PROBLEM TO SOLVE: Repeat the records verbatim and leave the pictures out of your copy.

(Page images and extracted text)

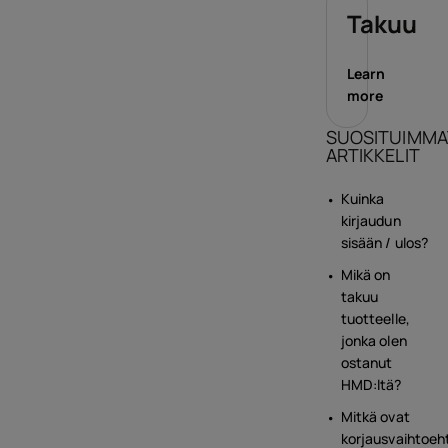
Takuu
Learn
more
SUOSITUIMMA
ARTIKKELIT
Kuinka
kirjaudun
sisään / ulos?
Mikä on
takuu
tuotteelle,
jonka olen
ostanut
HMD:ltä?
Mitkä ovat
korjausvaihtoeh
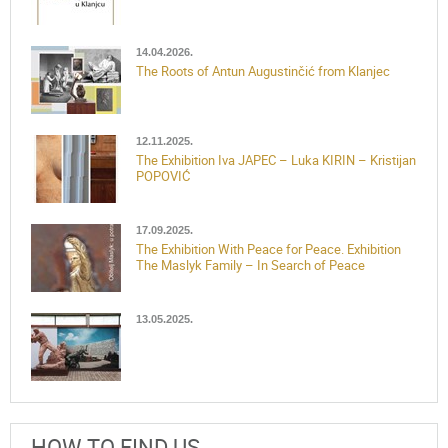
14.04.2026.
The Roots of Antun Augustinčić from Klanjec
12.11.2025.
The Exhibition Iva JAPEC – Luka KIRIN – Kristijan
POPOVIĆ
17.09.2025.
The Exhibition With Peace for Peace. Exhibition
The Maslyk Family – In Search of Peace
13.05.2025.
HOW TO FIND US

EXERCISE ANSWER:
Takuu
Learn
more
SUOSITUIMMA
ARTIKKELIT
Kuinka
kirjaudun
sisään / ulos?
Mikä on
takuu
tuotteelle,
jonka olen
ostanut
HMD:ltä?
Mitkä ovat
korjausvaihtoeh
14.04.2026.
The Roots of Antun Augustinčić from Klanjec
12.11.2025.
The Exhibition Iva JAPEC – Luka KIRIN – Kristijan
POPOVIĆ
17.09.2025.
The Exhibition With Peace for Peace. Exhibition
The Maslyk Family – In Search of Peace
13.05.2025.
HOW TO FIND US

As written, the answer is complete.